(Page-level text extractions)
-- -- --

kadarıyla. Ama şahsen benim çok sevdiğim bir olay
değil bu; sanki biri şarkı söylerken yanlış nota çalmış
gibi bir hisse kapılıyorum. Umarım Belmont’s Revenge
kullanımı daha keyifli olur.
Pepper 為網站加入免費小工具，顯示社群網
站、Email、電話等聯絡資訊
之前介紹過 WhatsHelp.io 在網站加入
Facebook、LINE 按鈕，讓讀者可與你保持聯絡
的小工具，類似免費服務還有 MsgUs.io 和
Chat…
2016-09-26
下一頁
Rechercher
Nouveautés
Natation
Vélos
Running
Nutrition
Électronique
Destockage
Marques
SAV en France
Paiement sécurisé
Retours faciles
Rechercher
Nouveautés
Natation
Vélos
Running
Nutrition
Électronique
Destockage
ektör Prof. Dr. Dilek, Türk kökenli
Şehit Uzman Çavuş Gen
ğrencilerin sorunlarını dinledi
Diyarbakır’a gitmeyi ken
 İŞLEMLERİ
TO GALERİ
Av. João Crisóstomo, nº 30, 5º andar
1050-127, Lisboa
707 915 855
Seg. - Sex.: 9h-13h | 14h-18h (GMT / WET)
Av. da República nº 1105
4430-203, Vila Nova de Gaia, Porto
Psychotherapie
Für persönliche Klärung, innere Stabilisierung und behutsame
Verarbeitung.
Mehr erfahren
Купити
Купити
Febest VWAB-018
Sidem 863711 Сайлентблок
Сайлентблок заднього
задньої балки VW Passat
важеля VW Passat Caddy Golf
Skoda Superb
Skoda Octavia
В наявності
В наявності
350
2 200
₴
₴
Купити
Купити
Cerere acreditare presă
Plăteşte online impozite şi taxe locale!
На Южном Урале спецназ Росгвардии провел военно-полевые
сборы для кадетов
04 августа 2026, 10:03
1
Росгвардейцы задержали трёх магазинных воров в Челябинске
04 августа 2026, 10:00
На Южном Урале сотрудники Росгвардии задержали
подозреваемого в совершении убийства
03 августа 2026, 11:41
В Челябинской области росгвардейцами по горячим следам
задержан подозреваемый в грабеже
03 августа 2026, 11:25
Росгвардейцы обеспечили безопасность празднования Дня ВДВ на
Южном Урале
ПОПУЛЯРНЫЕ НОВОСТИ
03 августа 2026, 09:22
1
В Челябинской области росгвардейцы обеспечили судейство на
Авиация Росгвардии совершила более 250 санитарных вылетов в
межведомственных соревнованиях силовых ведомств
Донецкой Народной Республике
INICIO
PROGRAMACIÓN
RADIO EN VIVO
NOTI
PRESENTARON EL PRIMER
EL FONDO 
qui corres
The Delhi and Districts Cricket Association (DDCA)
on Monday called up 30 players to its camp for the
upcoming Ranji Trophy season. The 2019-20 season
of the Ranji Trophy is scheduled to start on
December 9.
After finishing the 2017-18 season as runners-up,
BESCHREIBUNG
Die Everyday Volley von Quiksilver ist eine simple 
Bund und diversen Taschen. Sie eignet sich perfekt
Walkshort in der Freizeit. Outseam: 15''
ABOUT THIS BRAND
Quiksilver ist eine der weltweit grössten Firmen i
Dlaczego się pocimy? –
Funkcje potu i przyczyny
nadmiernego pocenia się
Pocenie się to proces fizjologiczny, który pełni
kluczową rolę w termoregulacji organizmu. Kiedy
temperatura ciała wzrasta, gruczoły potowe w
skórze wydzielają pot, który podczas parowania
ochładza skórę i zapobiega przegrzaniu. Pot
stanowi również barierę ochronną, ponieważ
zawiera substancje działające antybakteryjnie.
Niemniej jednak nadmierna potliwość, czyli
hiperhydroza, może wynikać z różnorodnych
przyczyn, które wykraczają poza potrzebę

-- -- --

Scan the lines above, and whenever one holds the string "Ranji", copy it.

• [Output below]
upcoming Ranji Trophy season. The 2019-20 season
of the Ranji Trophy is scheduled to start on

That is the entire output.